There is a sublety in the choice of architecture here: we use the **same neural net** `self.h_h` to go from hidden layer to hidden layer. This is because we expect there to be a single rule to transition from word-to-word in the language of human numbers. 

In my own wording, there needs to be a _spatial invariance_ to the model architecture. There should be no special significance to the position of the first, second, or third activations because there is no special significance to the first, second, or third position of the input data. What matters is how you transition between adjacent words/tokens. That's all.

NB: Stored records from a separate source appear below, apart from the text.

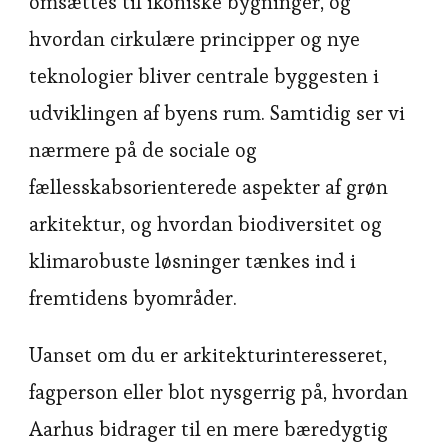
omsættes til ikoniske bygninger, og
hvordan cirkulære principper og nye
teknologier bliver centrale byggesten i
udviklingen af byens rum. Samtidig ser vi
nærmere på de sociale og
fællesskabsorienterede aspekter af grøn
arkitektur, og hvordan biodiversitet og
klimarobuste løsninger tænkes ind i
fremtidens byområder.
Uanset om du er arkitekturinteresseret,
fagperson eller blot nysgerrig på, hvordan
Aarhus bidrager til en mere bæredygtig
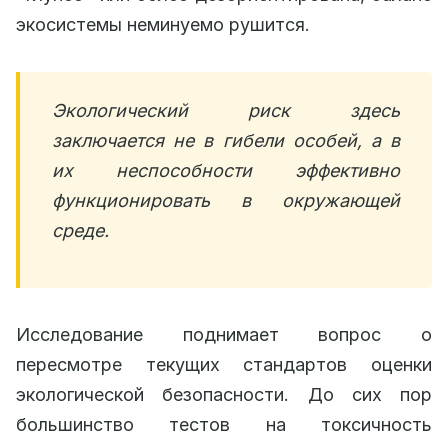
экосистемы неминуемо рушится.
Экологический риск здесь
заключается не в гибели особей, а в
их неспособности эффективно
функционировать в окружающей
среде.
Исследование поднимает вопрос о
пересмотре текущих стандартов оценки
экологической безопасности. До сих пор
большинство тестов на токсичность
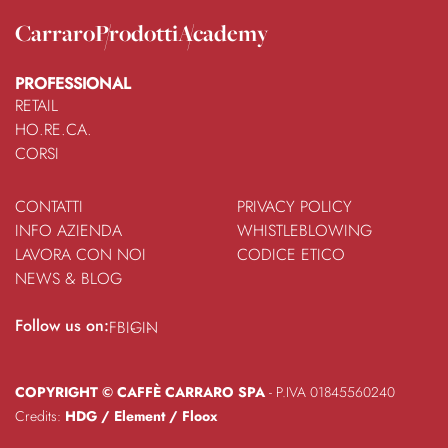
Carraro
Prodotti
Academy
PROFESSIONAL
RETAIL
HO.RE.CA.
CORSI
CONTATTI
PRIVACY POLICY
INFO AZIENDA
WHISTLEBLOWING
LAVORA CON NOI
CODICE ETICO
NEWS & BLOG
Follow us on:
FB
IG
IN
COPYRIGHT © CAFFÈ CARRARO SPA
- P.IVA 01845560240
Credits:
HDG
/
Element
/
Floox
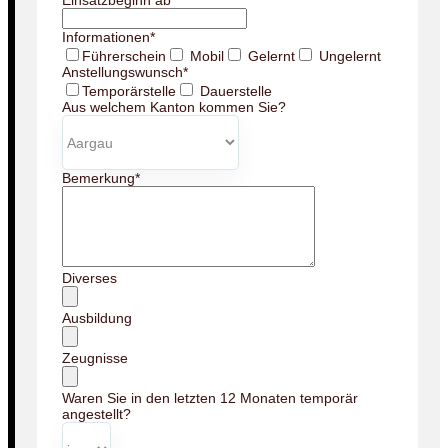
Einsatzbeginn ab
*
Informationen
*
Führerschein
Mobil
Gelernt
Ungelernt
Anstellungswunsch
*
Temporärstelle
Dauerstelle
Aus welchem Kanton kommen Sie?
Bemerkung
*
Diverses
Ausbildung
Zeugnisse
Waren Sie in den letzten 12 Monaten temporär
angestellt?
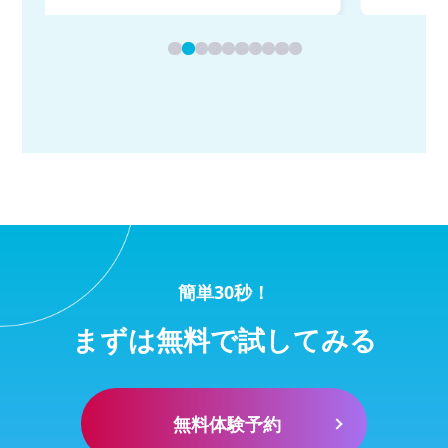
簡単30秒！
まずは無料で試してみる
無料体験予約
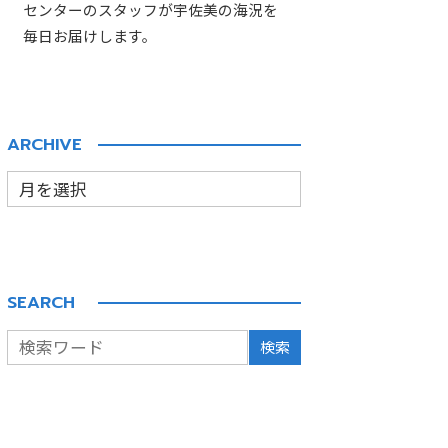
センターのスタッフが宇佐美の海況を
毎日お届けします。
ARCHIVE
SEARCH
検索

Question: Seems quite limiting in terms of the richness of the model. How do you improve on this...?

In [28]:
learn = Learner(dls, LMModel1(len(vocab), 64), loss_func=F.cross_entropy, metrics=accuracy)

In [28]:
learn.fit_one_cycle(4, 1e-3)

epoch,train_loss,valid_loss,accuracy,time
0,1.83132,1.877368,0.47207,00:02
1,1.402578,1.770471,0.475398,00:01
2,1.396065,1.664922,0.491086,00:01
3,1.375362,1.690605,0.432612,00:01


Is this any good? A baseline would be to always predict the most common token:

In [44]:
c = Counter(tokens[cut:])
mc = c.most_common(5)
mc

[('thousand', 7104),
 ('.', 7103),
 ('hundred', 6405),
 ('nine', 2440),
 ('eight', 2344)]

In [45]:
mc[0][1]/len(tokens[cut:])

0.15353028894988222

So you only get 15% accuracy when you always predict the token "thousand". We're doing substantially better than that so it is learning something of the structure of the language.